For him Nabokov "links the potential for real-life coincidences to textual or linguistic coincidences."
Bellotto also quotes the sentence in SM which has been the starting point of this discussion ( in note 12 to his article). He observes that "...can neither replace or redeem"... "reads to me like a man who - with the benefit of a half-century's reflection - is publicly resisting the homosexual 'type' he dropped in a private letter."[ib.] Before writing this down, he'd quoted Steven Bruhm's words about Hermann , Sergey's husband [ following another reference by B.Boyd (RY,396)]: "What we have here is the epistemology of a closet that is both homophobic and queer, one that sees the gay man as a 'type" yet that ostentatiously dissociates him from that typology".

Bibliography:
a.
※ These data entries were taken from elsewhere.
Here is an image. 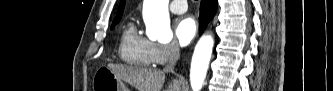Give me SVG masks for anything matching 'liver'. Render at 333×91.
Segmentation results:
<instances>
[{"instance_id": "1", "label": "liver", "mask_w": 333, "mask_h": 91, "mask_svg": "<svg viewBox=\"0 0 333 91\" xmlns=\"http://www.w3.org/2000/svg\"><path fill=\"white\" fill-rule=\"evenodd\" d=\"M107 67L121 80L138 91H161L165 82V73L157 69L108 64ZM180 82L173 80L166 91H180Z\"/></svg>"}]
</instances>
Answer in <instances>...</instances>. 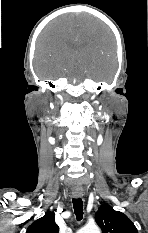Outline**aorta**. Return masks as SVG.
Listing matches in <instances>:
<instances>
[{"instance_id": "1", "label": "aorta", "mask_w": 148, "mask_h": 233, "mask_svg": "<svg viewBox=\"0 0 148 233\" xmlns=\"http://www.w3.org/2000/svg\"><path fill=\"white\" fill-rule=\"evenodd\" d=\"M78 233H101L97 225H87L80 229Z\"/></svg>"}]
</instances>
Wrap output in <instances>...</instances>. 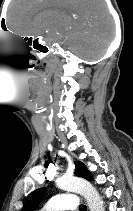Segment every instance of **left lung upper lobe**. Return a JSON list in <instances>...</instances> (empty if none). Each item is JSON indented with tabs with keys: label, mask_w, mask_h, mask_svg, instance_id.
<instances>
[{
	"label": "left lung upper lobe",
	"mask_w": 133,
	"mask_h": 211,
	"mask_svg": "<svg viewBox=\"0 0 133 211\" xmlns=\"http://www.w3.org/2000/svg\"><path fill=\"white\" fill-rule=\"evenodd\" d=\"M75 174L79 177L85 178L89 181L93 180L91 173L87 170L82 162H75ZM46 193V188H40L29 194L27 197L22 211H34L43 199Z\"/></svg>",
	"instance_id": "left-lung-upper-lobe-1"
}]
</instances>
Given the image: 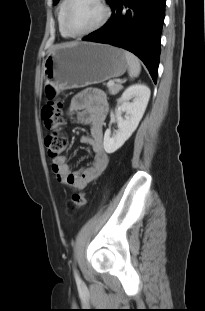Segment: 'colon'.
<instances>
[{"instance_id":"5ec220e1","label":"colon","mask_w":205,"mask_h":311,"mask_svg":"<svg viewBox=\"0 0 205 311\" xmlns=\"http://www.w3.org/2000/svg\"><path fill=\"white\" fill-rule=\"evenodd\" d=\"M41 118L44 126L49 131L45 137V146L49 157L56 158L66 149L67 137L60 133L63 124L62 120V101L57 97L51 88L47 90V100L41 108ZM86 203L84 192L73 193L68 200V209L73 212Z\"/></svg>"}]
</instances>
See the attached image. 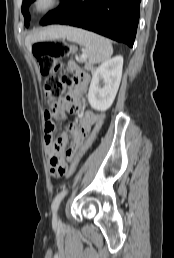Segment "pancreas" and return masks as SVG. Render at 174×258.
<instances>
[{"label": "pancreas", "instance_id": "obj_1", "mask_svg": "<svg viewBox=\"0 0 174 258\" xmlns=\"http://www.w3.org/2000/svg\"><path fill=\"white\" fill-rule=\"evenodd\" d=\"M76 60H77L79 63H83V62H84V63H85V69H86V70L91 71V72L94 71V67H93L91 64H89L85 58L77 57Z\"/></svg>", "mask_w": 174, "mask_h": 258}]
</instances>
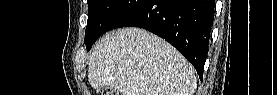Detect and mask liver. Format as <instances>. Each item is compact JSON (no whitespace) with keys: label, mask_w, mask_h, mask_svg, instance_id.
Listing matches in <instances>:
<instances>
[{"label":"liver","mask_w":277,"mask_h":95,"mask_svg":"<svg viewBox=\"0 0 277 95\" xmlns=\"http://www.w3.org/2000/svg\"><path fill=\"white\" fill-rule=\"evenodd\" d=\"M88 80L122 95H193L194 67L173 46L146 30L128 27L106 34L88 62Z\"/></svg>","instance_id":"liver-1"}]
</instances>
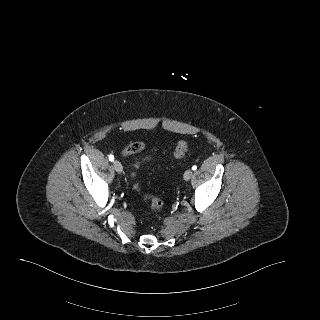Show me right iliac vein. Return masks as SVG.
Instances as JSON below:
<instances>
[{
	"instance_id": "63e3f726",
	"label": "right iliac vein",
	"mask_w": 320,
	"mask_h": 320,
	"mask_svg": "<svg viewBox=\"0 0 320 320\" xmlns=\"http://www.w3.org/2000/svg\"><path fill=\"white\" fill-rule=\"evenodd\" d=\"M113 166L117 173L121 174L123 172V166L119 161L115 160L113 162Z\"/></svg>"
}]
</instances>
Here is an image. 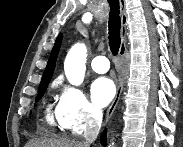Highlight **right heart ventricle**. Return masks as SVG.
I'll return each instance as SVG.
<instances>
[{
    "mask_svg": "<svg viewBox=\"0 0 183 147\" xmlns=\"http://www.w3.org/2000/svg\"><path fill=\"white\" fill-rule=\"evenodd\" d=\"M46 119L52 127L64 128L58 117L57 105L53 109L50 106L47 107Z\"/></svg>",
    "mask_w": 183,
    "mask_h": 147,
    "instance_id": "e07e8e85",
    "label": "right heart ventricle"
}]
</instances>
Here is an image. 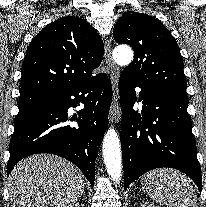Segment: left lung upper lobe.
Returning a JSON list of instances; mask_svg holds the SVG:
<instances>
[{
    "label": "left lung upper lobe",
    "instance_id": "obj_1",
    "mask_svg": "<svg viewBox=\"0 0 206 207\" xmlns=\"http://www.w3.org/2000/svg\"><path fill=\"white\" fill-rule=\"evenodd\" d=\"M116 42L132 46L135 57L123 75L156 89L187 96L183 60L178 44L157 19L138 12H126L117 21Z\"/></svg>",
    "mask_w": 206,
    "mask_h": 207
}]
</instances>
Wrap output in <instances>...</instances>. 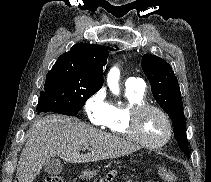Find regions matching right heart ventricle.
I'll return each mask as SVG.
<instances>
[{
    "instance_id": "e07e8e85",
    "label": "right heart ventricle",
    "mask_w": 211,
    "mask_h": 182,
    "mask_svg": "<svg viewBox=\"0 0 211 182\" xmlns=\"http://www.w3.org/2000/svg\"><path fill=\"white\" fill-rule=\"evenodd\" d=\"M125 96L126 105L111 104L109 115L103 127L117 136L131 138L128 132L129 111L134 105L145 102V94L144 91L126 88Z\"/></svg>"
}]
</instances>
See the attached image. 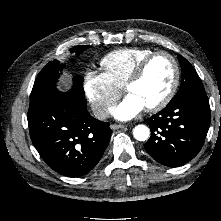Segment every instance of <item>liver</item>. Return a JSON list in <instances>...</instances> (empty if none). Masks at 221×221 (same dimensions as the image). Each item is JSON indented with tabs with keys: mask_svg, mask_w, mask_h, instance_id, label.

General readings with items related to the issue (homophobia, homosexuality, Kinbote, Sergey):
Mary McCarthy: "A Bolt from the Blue" in The Writing on the Wall and Other Literary Essays ( New York:Harcourt, 1970)
Dwight Macdonald, "Virtuosity Revarded, or Dr.Kinbote's Revenge" Partisan Review 29 (Summer 1962)
Andrew Field: Nabokov, His Life in Art ( Boston: Little,Brown, 1967)
David Walker, "The Viewer of the View'; Chance and Choice in Pale Fire,"; Studies in American Fiction 4 ( 1976)
Priscilla Meyer, Find What the Sailor Has Hidden: Vladimir Nabokov's Pale Fire (Middleton:Wesleyan Univ.Press, 1988)
Brian Boyd, Nabokov's Pale Fire. The Magic of Artistic Discovery (Princeton:Princeton Univ.Press, 1999)
Brian Boyd, VN:The Russian Years
Stacy Shiff, Véra (Mrs. Vladimir Nabokov), New York, Random House, 1999
Dana Dragunoiu "Vladimir Nabokov's Ada: Art, Deceptions, Ethics," Contemporary Literature 46 (Summer 2005)

b. More specific articles:
Frank Kermode, "Zemblances," The New Statesman ( 9 November 1962)
Jean Walton: "Dissenting in an Age of Frenzied Heterosexualism: Kinbote's Transparent Closet in Nabokov's Pale Fire": College Literature, Vol. 21, 1994.
Steven Bruhm, "Queer, Queer Vladimir," American Imago,53 , 1996
Phyllis Roth, "The Psychology of the Double in Nabokov's Pale Fire," Essays in Literature 2 (1975)
Kevin Ohi, "Narcisism and Queer Reading in Pale Fire," Nabokov Studies 5 (1998/1999)
Brian Boyd "Reflections on Narcissus" Nabokov Studies 5 (1998/1999)
Paul Allen Miller, "The Crewcut Homoerotic Discourse in Nabokov's Pale Fire" in Discourse and Ideology in Nabokov's Prose, ed. David H.J.Larmour (London: Routledge, 2002).